Legion chooses to be character-driven rather than action-driven, and by making the mental state of its protagonist so visible and malleable, it means that the setting and excitement arise from his character itself. The show has a singular focus in its eight episodes that is rarely seen on TV and an original take that drives everything. It’s hard to say whether the premise will still feel as novel or innovative in a second season, but for now it’s a breath of fresh air that all the extraneous boring elements (i.e. slow pacing, unconnected sub-plots or repetitive fighting) are stripped away.
If there’s one flaw I’d level at the show, it’s that it can come across as a bit cold – the emotional relationships aren’t as familiar or involving as they could be, but that’s a hazard of the quirks of the story-telling style. The one exception to this is Jemaine Clement’s tragicomic Oliver Bird, trapped and losing his mind in a mysterious nether-space. The Loudermilks, or even David and Syd, never quite resonate in the same way.

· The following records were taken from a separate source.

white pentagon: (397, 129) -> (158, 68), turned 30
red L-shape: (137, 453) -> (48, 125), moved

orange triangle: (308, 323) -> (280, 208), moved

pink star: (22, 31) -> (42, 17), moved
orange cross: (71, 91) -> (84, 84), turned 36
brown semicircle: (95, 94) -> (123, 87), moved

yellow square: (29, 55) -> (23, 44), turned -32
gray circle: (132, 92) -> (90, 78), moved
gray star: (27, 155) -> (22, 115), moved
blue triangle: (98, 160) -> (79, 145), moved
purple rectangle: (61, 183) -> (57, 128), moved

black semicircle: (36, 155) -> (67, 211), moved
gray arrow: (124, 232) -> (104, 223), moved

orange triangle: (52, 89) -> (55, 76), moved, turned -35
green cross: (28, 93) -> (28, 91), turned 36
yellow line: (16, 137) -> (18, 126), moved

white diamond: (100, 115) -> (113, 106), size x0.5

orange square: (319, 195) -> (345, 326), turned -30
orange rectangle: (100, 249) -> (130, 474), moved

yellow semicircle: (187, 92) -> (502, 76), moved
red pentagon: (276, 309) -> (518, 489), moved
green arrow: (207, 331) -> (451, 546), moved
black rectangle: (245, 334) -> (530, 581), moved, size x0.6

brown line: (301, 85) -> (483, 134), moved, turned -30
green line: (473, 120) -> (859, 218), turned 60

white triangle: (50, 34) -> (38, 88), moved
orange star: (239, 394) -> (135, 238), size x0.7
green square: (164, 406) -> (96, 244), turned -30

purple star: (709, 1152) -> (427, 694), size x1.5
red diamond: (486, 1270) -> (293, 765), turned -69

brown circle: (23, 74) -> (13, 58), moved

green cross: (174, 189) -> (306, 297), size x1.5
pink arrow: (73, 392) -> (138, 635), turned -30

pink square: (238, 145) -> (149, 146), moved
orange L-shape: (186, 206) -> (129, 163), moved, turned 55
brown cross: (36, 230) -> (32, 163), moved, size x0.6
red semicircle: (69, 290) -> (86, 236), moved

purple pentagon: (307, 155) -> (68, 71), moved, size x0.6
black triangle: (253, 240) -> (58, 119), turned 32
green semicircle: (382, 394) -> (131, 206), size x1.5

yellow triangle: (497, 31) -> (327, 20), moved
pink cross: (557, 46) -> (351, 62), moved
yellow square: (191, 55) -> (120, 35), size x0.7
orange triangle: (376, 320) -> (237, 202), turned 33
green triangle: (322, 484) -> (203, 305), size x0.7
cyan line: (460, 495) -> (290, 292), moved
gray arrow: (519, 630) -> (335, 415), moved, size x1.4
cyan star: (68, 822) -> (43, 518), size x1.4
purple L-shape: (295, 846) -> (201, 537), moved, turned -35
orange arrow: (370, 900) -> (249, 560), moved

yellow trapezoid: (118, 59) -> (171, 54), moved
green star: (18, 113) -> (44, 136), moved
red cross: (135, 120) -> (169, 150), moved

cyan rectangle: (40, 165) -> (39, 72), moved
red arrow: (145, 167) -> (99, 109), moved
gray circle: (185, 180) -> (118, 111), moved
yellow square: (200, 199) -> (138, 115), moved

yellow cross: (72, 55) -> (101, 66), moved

Legion is still absolutely a superhero show but it chooses to defy all the tropes that have been holding other lesser shows back by having faith in the simplicity of its concept, and in its ability to tell that simple story in a wacky unexpected way. Make no mistake – Legion is weird, challenging and off-beat in all the same ways as Fargo was, but this time around there’s a simple supernatural tale at its centre. And that’s why it works.
This is one strange, creatively-structured, and clever journey that is well worth taking.